In December last year, commodity markers regulator FMC had declared promoter Jignesh Shah and FTIL "not fit and proper" in connection with a R5,600-crore settlement scam at the National Spot Exchange Ltd (NSEL), a wholly-owned subsidiary of FTIL. Later, even stock market regulator Sebi declared both Shah and FTIL unfit. According to regulatory norms, any person declared unfit can't hold shares in any of the exchanges, so FTIL was required to sell its 26% stake in MCX.
The market share of MCX started falling at a fast pace after October last year, as the settlement crisis at group firm NSEL on top of a 0.01% transaction tax on non-farm futures hit trading.
While MCX had grabbed a market share of 86% during the July-September quarter last year, its dominance declined and the market share dropped to 78.4% in the second half of the last fiscal. However, MCXs market share has held steady at above 80% starting April 2014, mainly as regulators and other government agencies stepped in to calm fears in the market. FMC will release the fortnightly turnover data for all exchanges later this month.

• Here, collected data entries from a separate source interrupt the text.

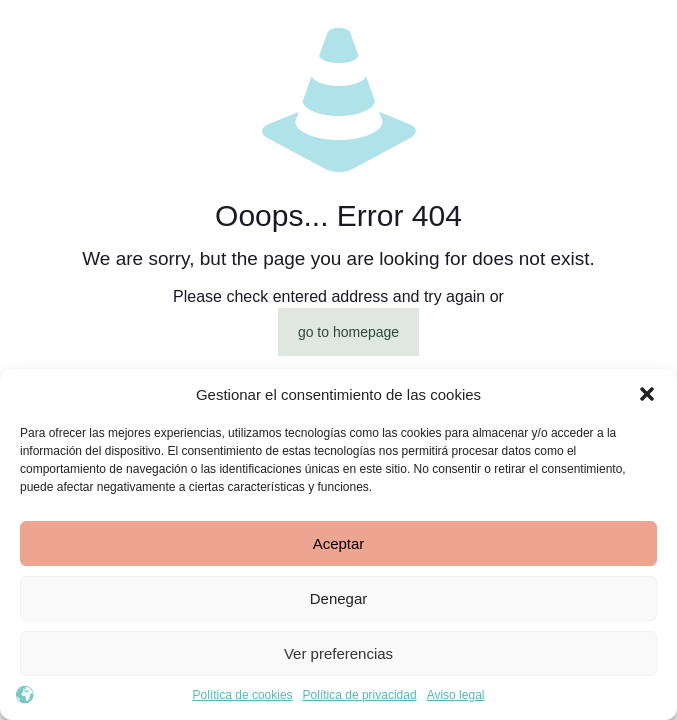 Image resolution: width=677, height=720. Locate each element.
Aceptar (339, 543)
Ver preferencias (338, 653)
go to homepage (348, 332)
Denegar (339, 598)
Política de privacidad (360, 695)
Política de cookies (243, 695)
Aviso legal (456, 695)
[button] (647, 394) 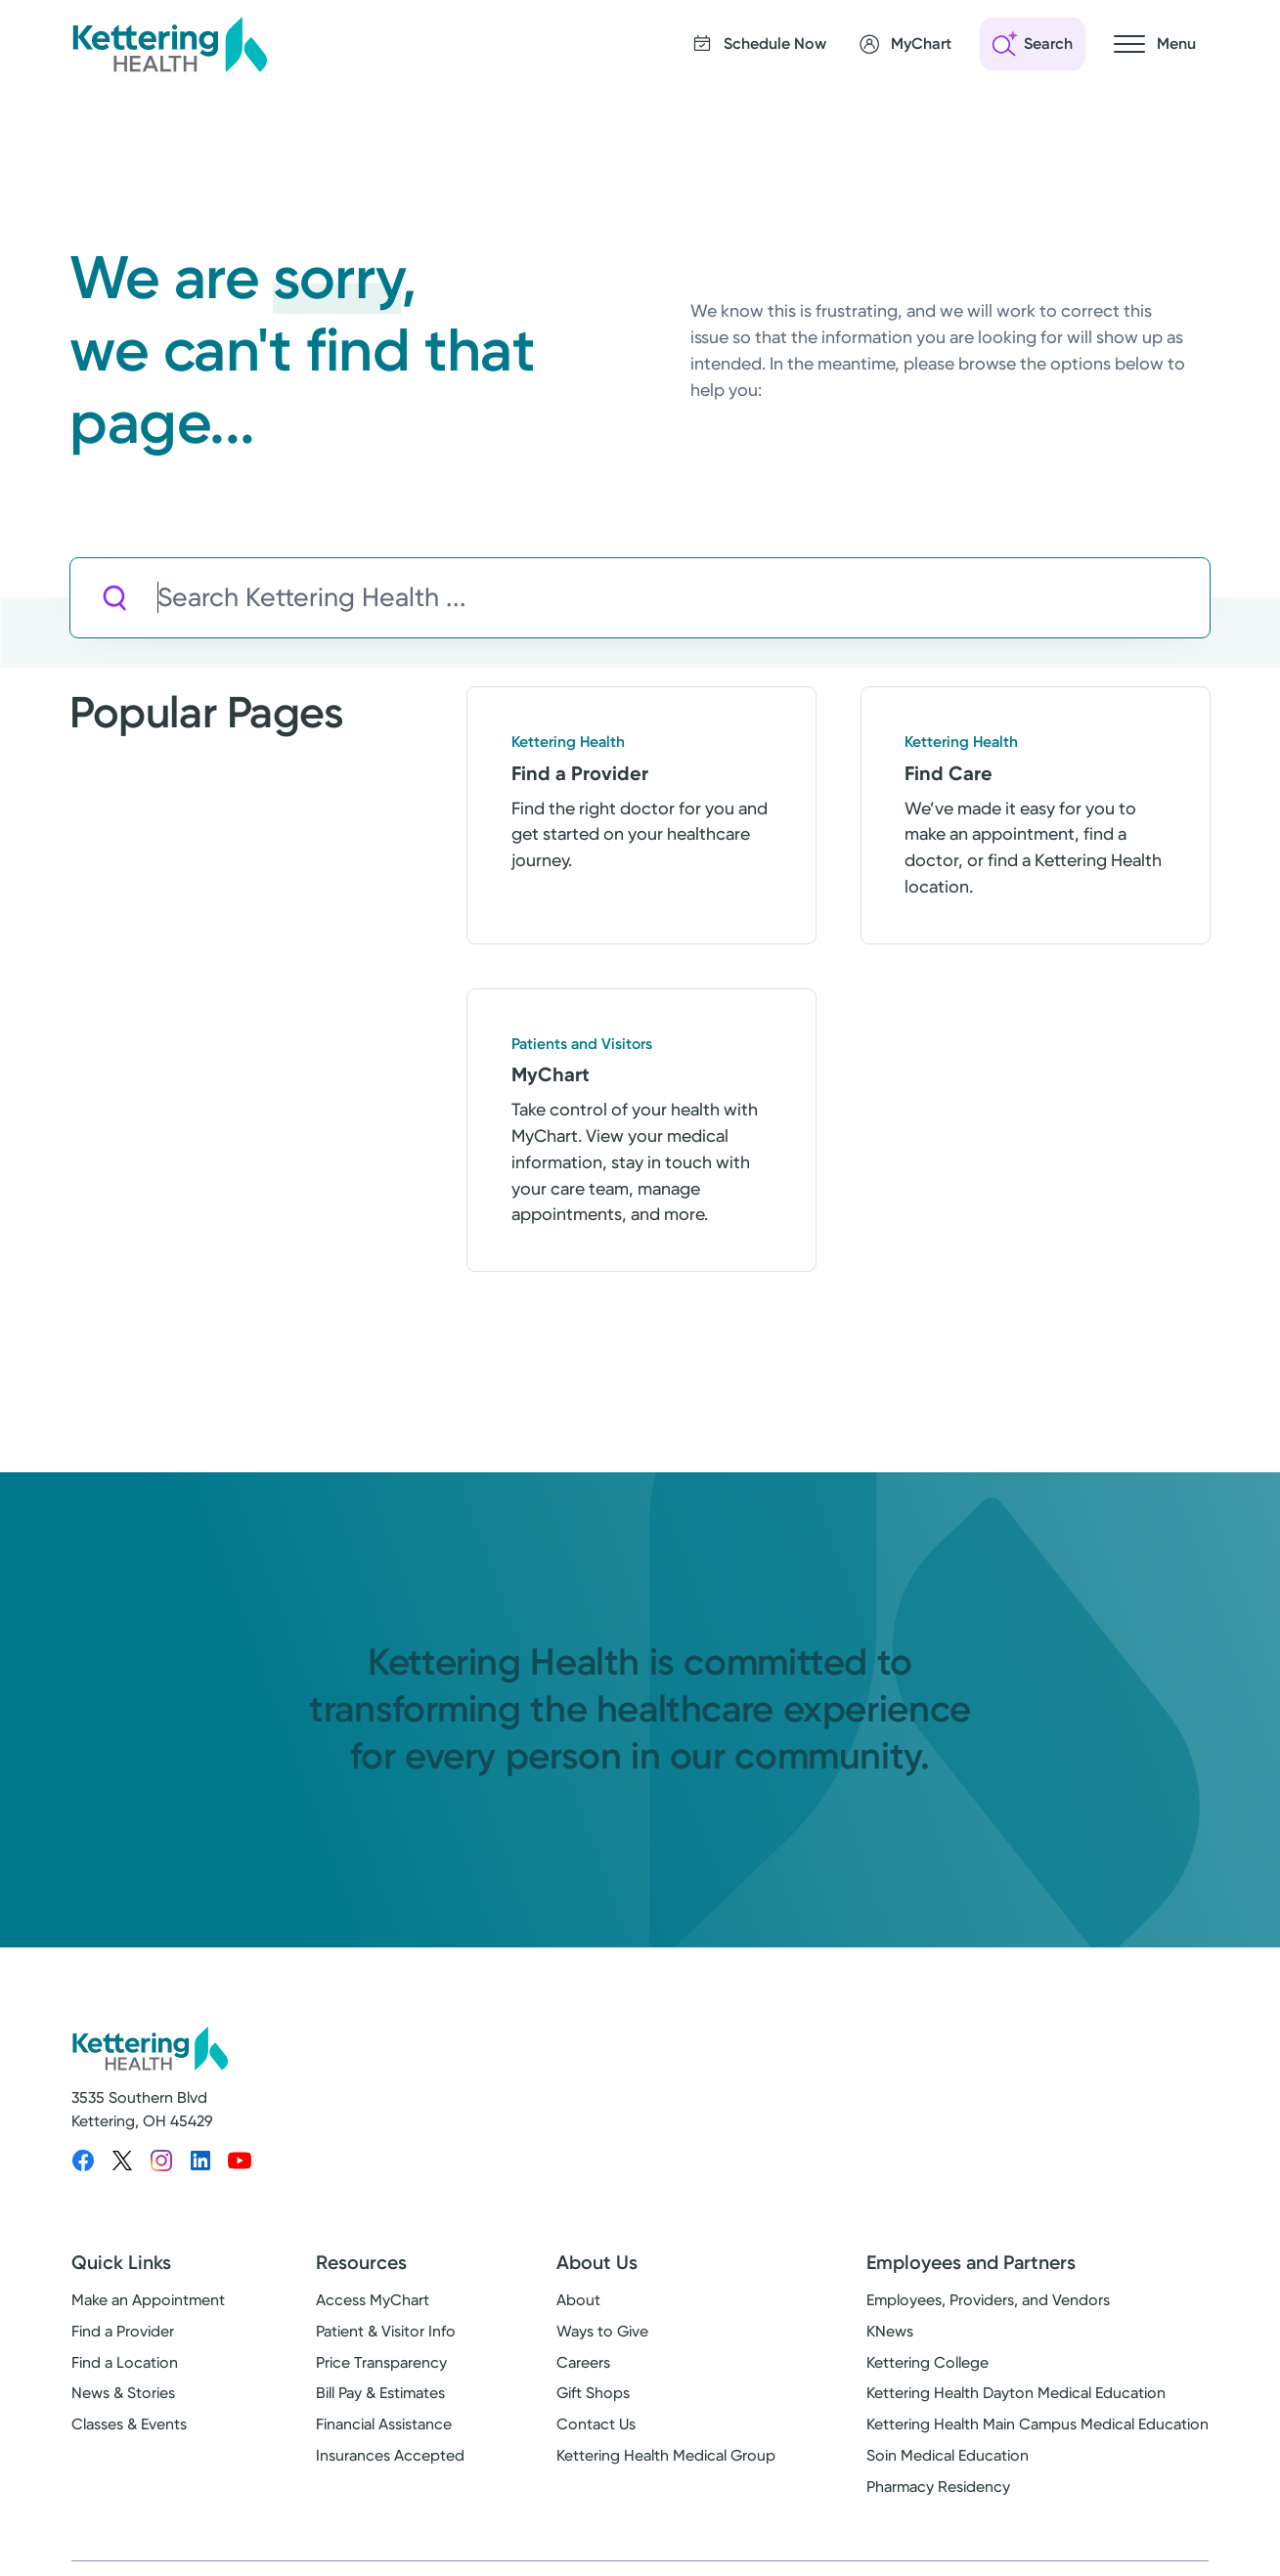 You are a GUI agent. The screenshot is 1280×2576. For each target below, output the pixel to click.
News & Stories (123, 2392)
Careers (583, 2362)
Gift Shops (593, 2392)
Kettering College (927, 2362)
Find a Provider (122, 2331)
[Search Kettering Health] (683, 597)
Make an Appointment (148, 2300)
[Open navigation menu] (1155, 44)
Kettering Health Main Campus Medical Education (1037, 2424)
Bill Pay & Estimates (380, 2392)
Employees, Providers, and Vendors (988, 2300)
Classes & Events (129, 2424)
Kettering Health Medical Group (665, 2455)
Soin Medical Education (947, 2455)
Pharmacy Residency (938, 2486)
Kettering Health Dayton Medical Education (1016, 2392)
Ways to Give (602, 2331)
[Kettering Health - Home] (169, 44)
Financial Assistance (384, 2424)
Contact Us (596, 2424)
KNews (889, 2331)
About (578, 2300)
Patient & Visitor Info (386, 2331)
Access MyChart (372, 2300)
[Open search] (1032, 44)
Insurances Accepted (390, 2455)
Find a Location (124, 2362)
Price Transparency (381, 2362) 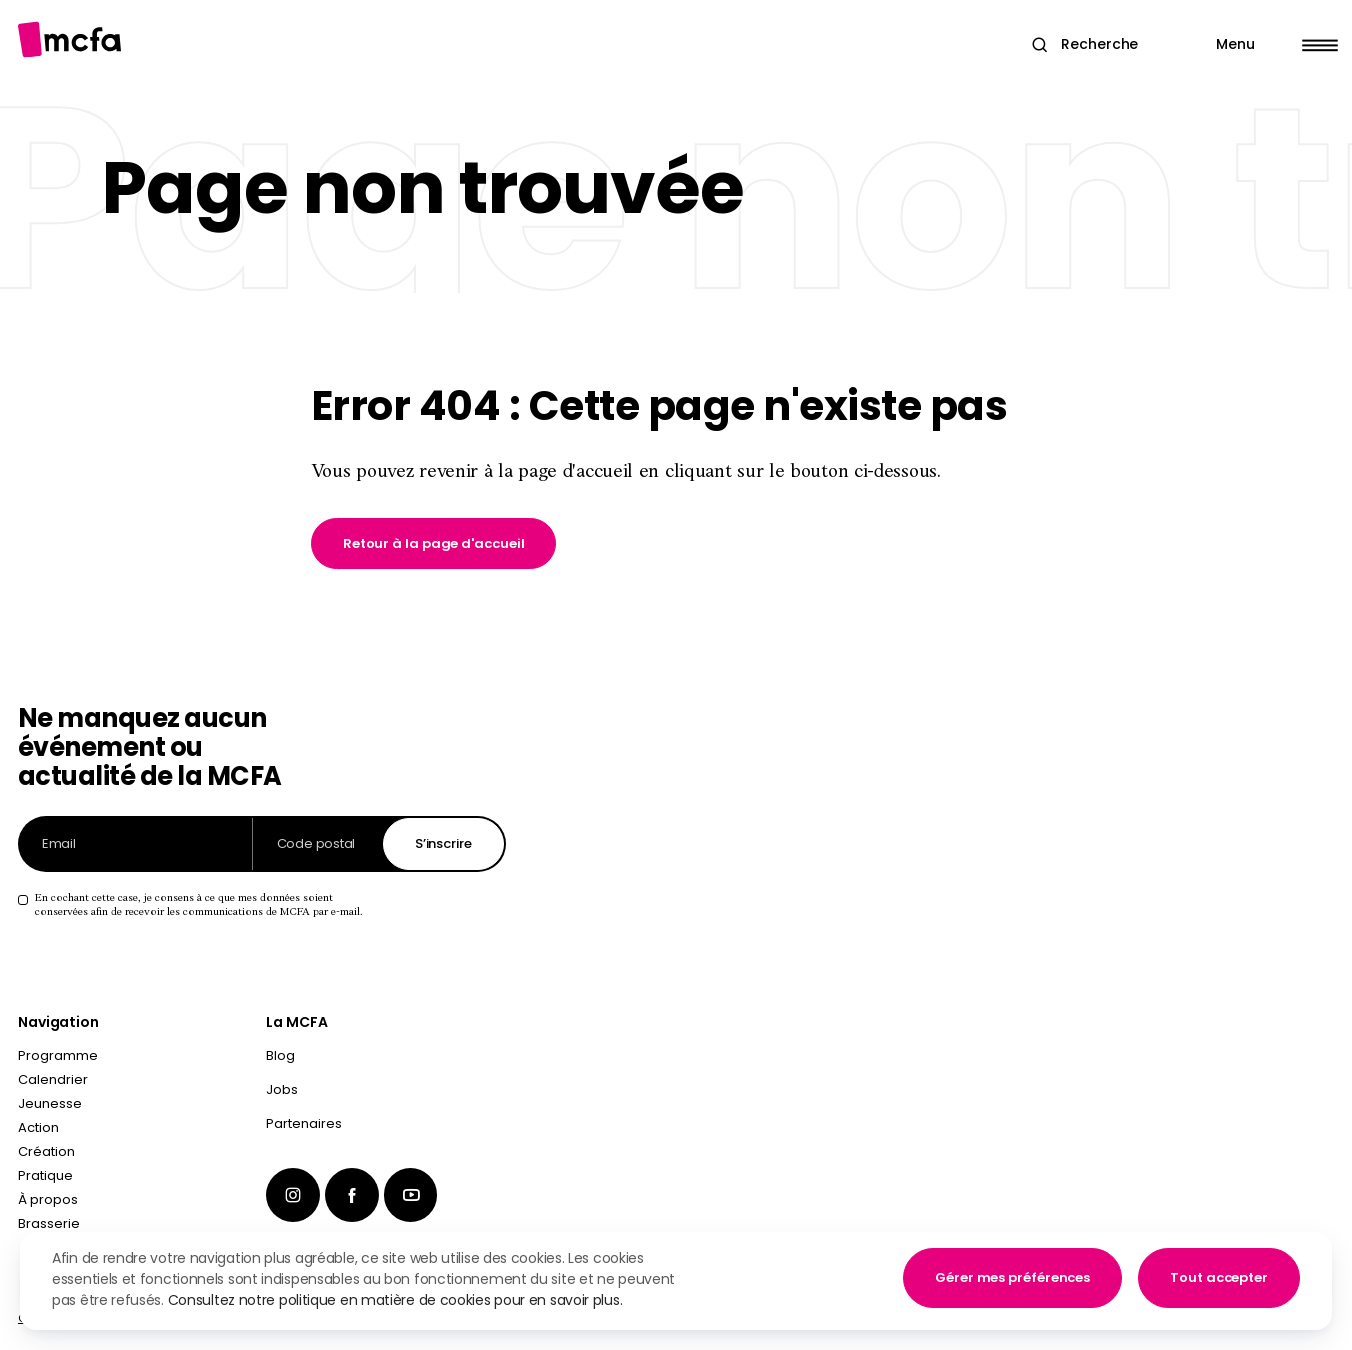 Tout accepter (1219, 1277)
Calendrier (53, 1079)
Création (46, 1151)
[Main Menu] (1265, 44)
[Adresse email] (135, 844)
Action (38, 1127)
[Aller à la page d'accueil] (69, 39)
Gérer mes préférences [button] (1012, 1277)
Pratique (45, 1175)
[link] (434, 544)
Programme (58, 1055)
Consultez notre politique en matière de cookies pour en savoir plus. (395, 1300)
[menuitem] (386, 1060)
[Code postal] (318, 844)
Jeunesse (50, 1103)
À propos (48, 1199)
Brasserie (49, 1223)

FTIL said on September 29 that it completed the sale of its last tranche of shares totalling 15% in MCX to Kotak Mahindra Bank for R459 crore, marking its departure from the bourse after weeks of uncertainty surrounding the sale. FMC had threatened MCX that it wouldn't allow launches of contracts if FTIL didn't exit the bourse.
Analysts have also blamed the commodity transaction tax for the drop in MCX's turnover. Following imposition of the tax on the seller in July last year, costs of trading on the MCX platform rose to R6.60 from R1.60 on a transaction value of R1,00,000. Similarly, costs on other national-level exchanges also trebled in July last year from the previous months level, which hurt turnover as some investors shifted to the stock market.
On July 31 last year, NSEL was forced to suspend one-day forward contracts and defer settlements after the government said the exchange was violating rules by allowing contracts of tenures longer than 11 days. On August 6, the exchange stopped its e-series contracts, marking the end of trading on its platform for the time being.